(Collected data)
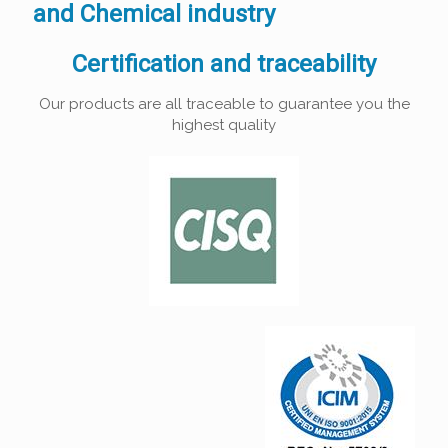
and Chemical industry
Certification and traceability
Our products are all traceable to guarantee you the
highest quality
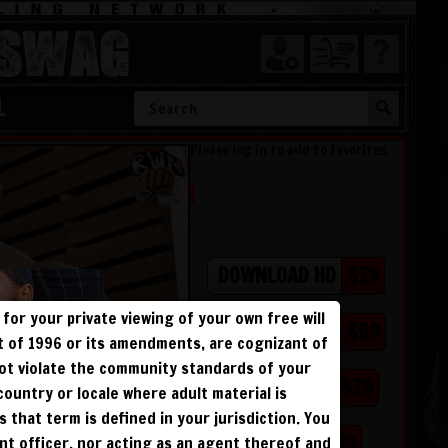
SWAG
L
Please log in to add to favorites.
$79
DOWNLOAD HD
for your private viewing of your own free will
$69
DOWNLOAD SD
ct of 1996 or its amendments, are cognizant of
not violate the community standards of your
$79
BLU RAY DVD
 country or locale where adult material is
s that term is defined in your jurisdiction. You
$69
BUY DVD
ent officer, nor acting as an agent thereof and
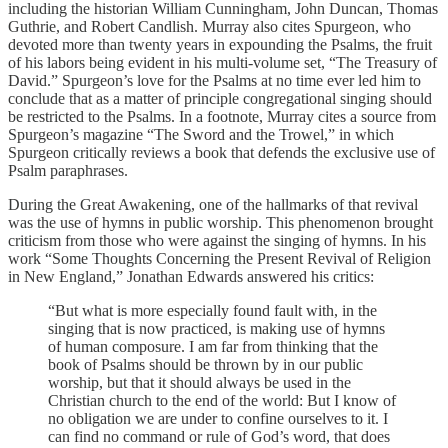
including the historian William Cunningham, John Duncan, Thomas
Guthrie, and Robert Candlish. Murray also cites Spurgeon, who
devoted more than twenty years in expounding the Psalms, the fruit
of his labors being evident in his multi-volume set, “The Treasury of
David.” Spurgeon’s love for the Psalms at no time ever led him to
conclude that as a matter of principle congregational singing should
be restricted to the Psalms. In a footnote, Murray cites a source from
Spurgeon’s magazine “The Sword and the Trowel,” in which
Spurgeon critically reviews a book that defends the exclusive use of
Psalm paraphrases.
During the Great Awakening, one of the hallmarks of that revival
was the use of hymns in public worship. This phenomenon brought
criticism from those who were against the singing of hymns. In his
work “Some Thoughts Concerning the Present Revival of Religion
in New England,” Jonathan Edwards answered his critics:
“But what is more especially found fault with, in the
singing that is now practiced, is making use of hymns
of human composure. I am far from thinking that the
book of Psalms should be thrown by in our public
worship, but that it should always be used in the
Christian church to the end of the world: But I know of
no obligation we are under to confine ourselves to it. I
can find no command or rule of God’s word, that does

**TASK:** Set down the records exactly, without the pictures.

**FINISHED TASK:**
and Chemical industry
Certification and traceability
Our products are all traceable to guarantee you the
highest quality
SWAG
L
Please log in to add to favorites.
$79
DOWNLOAD HD
for your private viewing of your own free will
$69
DOWNLOAD SD
ct of 1996 or its amendments, are cognizant of
not violate the community standards of your
$79
BLU RAY DVD
 country or locale where adult material is
s that term is defined in your jurisdiction. You
$69
BUY DVD
ent officer, nor acting as an agent thereof and
including the historian William Cunningham, John Duncan, Thomas
Guthrie, and Robert Candlish. Murray also cites Spurgeon, who
devoted more than twenty years in expounding the Psalms, the fruit
of his labors being evident in his multi-volume set, “The Treasury of
David.” Spurgeon’s love for the Psalms at no time ever led him to
conclude that as a matter of principle congregational singing should
be restricted to the Psalms. In a footnote, Murray cites a source from
Spurgeon’s magazine “The Sword and the Trowel,” in which
Spurgeon critically reviews a book that defends the exclusive use of
Psalm paraphrases.
During the Great Awakening, one of the hallmarks of that revival
was the use of hymns in public worship. This phenomenon brought
criticism from those who were against the singing of hymns. In his
work “Some Thoughts Concerning the Present Revival of Religion
in New England,” Jonathan Edwards answered his critics:
“But what is more especially found fault with, in the
singing that is now practiced, is making use of hymns
of human composure. I am far from thinking that the
book of Psalms should be thrown by in our public
worship, but that it should always be used in the
Christian church to the end of the world: But I know of
no obligation we are under to confine ourselves to it. I
can find no command or rule of God’s word, that does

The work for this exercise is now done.